Plugging it all back to get the loss gradient function for undesired outputs:

\[\nabla_\theta\mathcal{L}_{KTO}(\pi_\theta. \pi_{ref}) = \mathbb{E}_{x, y \sim \mathcal{D}}\big[ \lambda_U \sigma(z) \sigma(-z) \nabla \beta \log \pi_\theta(y|x)\big]\]

Comparing that to the loss derivative for desired outputs, the difference is the minus sign:

\[\nabla_\theta\mathcal{L}_{KTO}(\pi_\theta. \pi_{ref}) = \mathbb{E}_{x, y \sim \mathcal{D}}\big[ -\lambda_D \sigma(z) \sigma(-z) \beta\frac{d}{d\theta}log\pi_\theta(y|x)\big]\]

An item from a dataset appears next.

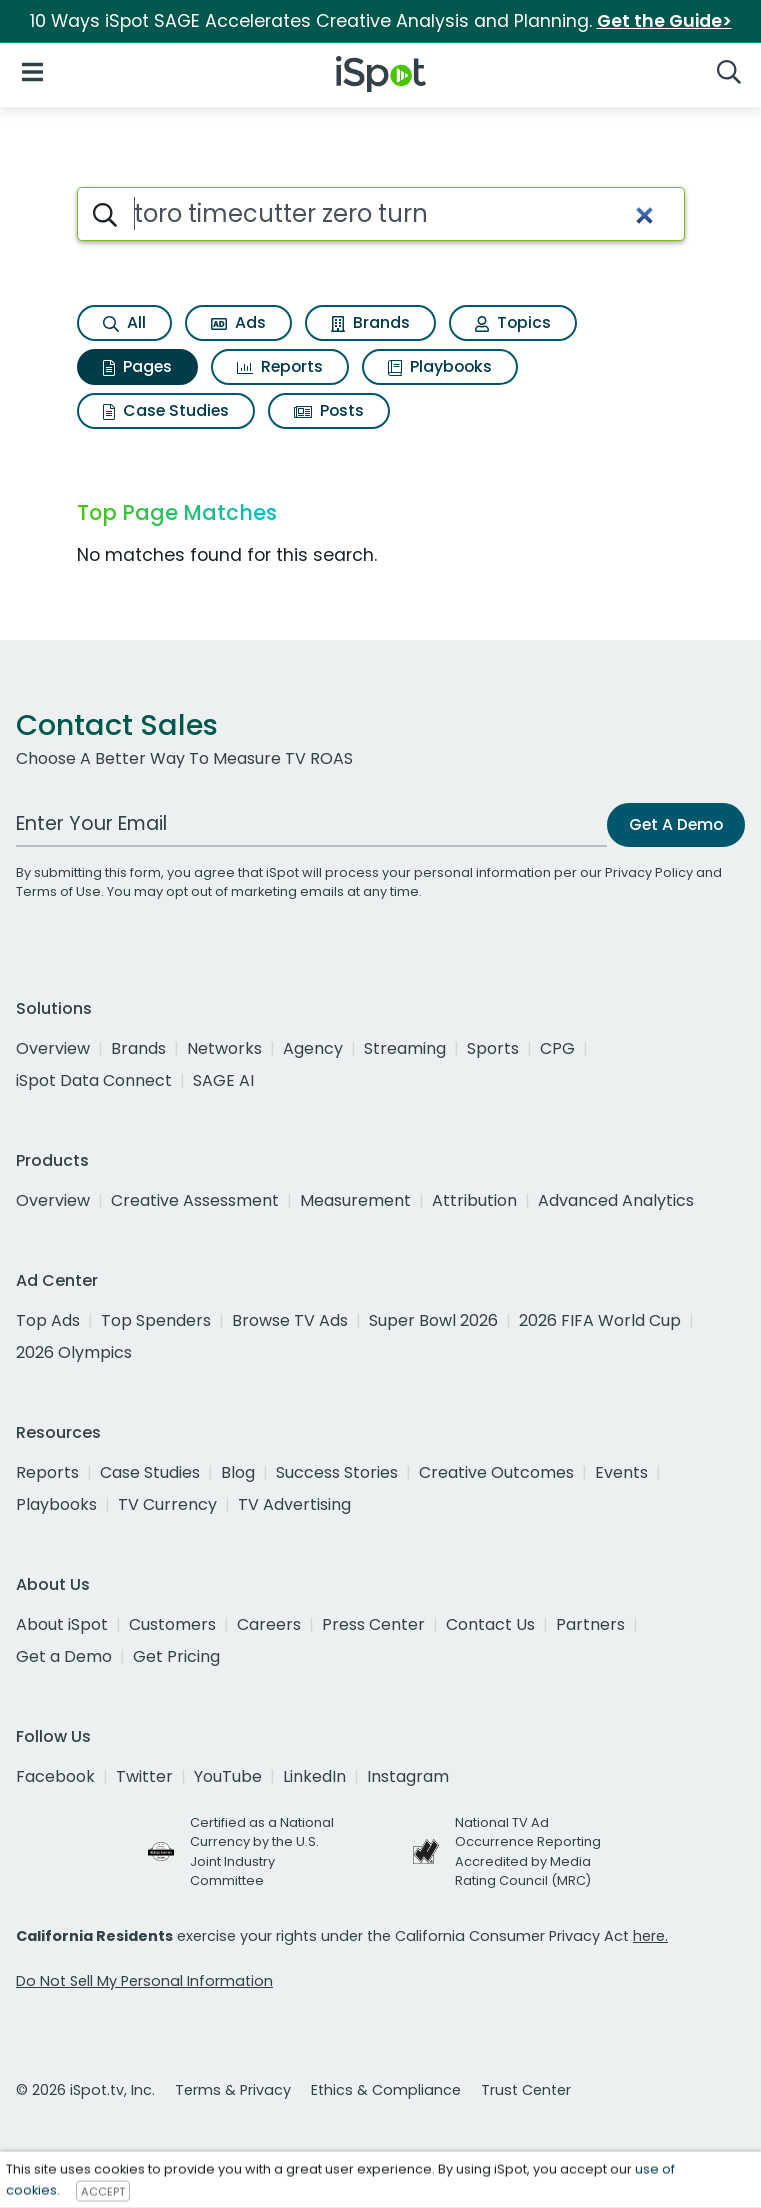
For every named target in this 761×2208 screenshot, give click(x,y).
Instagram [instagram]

The intuition behind the minus sign given in the paper:

if \(y\) is desirable, then \(\lambda(y)\) is negative and we push up the probability of \(\pi_\theta(y|x)\) to minimize the loss; we do the opposite if \(y\) is undesirable.

Proposition 4.1 states that “KTO does not learn from undesirable examples with sufficiently high rewards or desirable examples with sufficiently low rewards” and the paper explains that:

As \(z\) tends to \(\pm\infty\), the gradient will tend to zero since either \(\sigma(-z)\) or \(\sigma(z)\) will tend to zero. Since \(z\) is increasing in the reward, this means that sufficiently large and sufficiently small rewards will yield a gradient of zero.